The number of workers employed in the UK rose by 71,000 between July and August to 29.7 million, the Statistics Office reported.
Unemployment is currently at its lowest level from May to July 1974.
However, British workers saw their wages dropped from sky-high inflation despite another sharp increase in wages as the cost of living crisis hit hard, figures show.
The Bureau of Statistics (ONS) said regular wages, excluding bonuses, rose 5.2 percent in the three months to July, but after adjusting for CPI inflation, real wages fell 3.9 percent year on year – year, according to ONS.
This is based on the latest data showing the UK economy grew slower than expected in July as labor shortages and rising costs weighed on activity in the face of heightened recession risks.
The Statistical Office reported that gross domestic product (GDP) rose by 0.2 percent in July, following a sharp decline of 0.6 percent. in June, when an additional holiday to celebrate the queen’s platinum jubilee led to a decline in activity.

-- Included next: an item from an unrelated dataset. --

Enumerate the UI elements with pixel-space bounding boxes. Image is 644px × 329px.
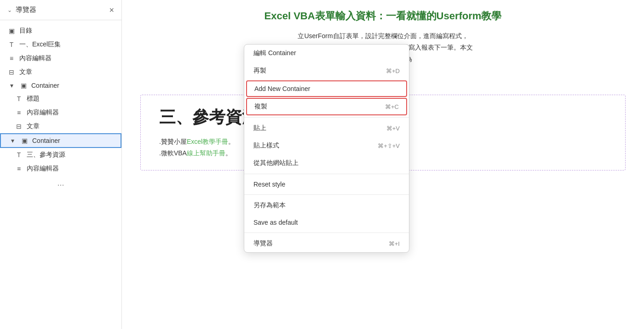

City economists forecasted a 0.4 percent stronger one. recovery after decline a month earlier. Reflecting the weakness of the economy, GDP growth remained stable in the three months leading up to July, with the collapse in the dominant UK service sector being offset by increased activity in industrial production and construction.
Retailers compete for employees as well as competing sectors such as hospitality, said Linda Ellett, KPMG’s head of Consumer Markets, Retail and Entertainment.
“They’re people in stores, people in warehouses and logistics – they are no longer seen as attractive roles,” said Ellett. At the same time, retailers “are concerned about seasonal workers, especially in the supply chain,” she added. About two weeks ago, John Lewis said he would recruit 10,000 vacation workers by offering workers free meals during this period to help with rising living costs.
“If products such as food and hygiene products are available, these are savings for employees to make, so it’s a creative way to make a job more attractive that costs the retailer less than paying employees more money,” said Ellett.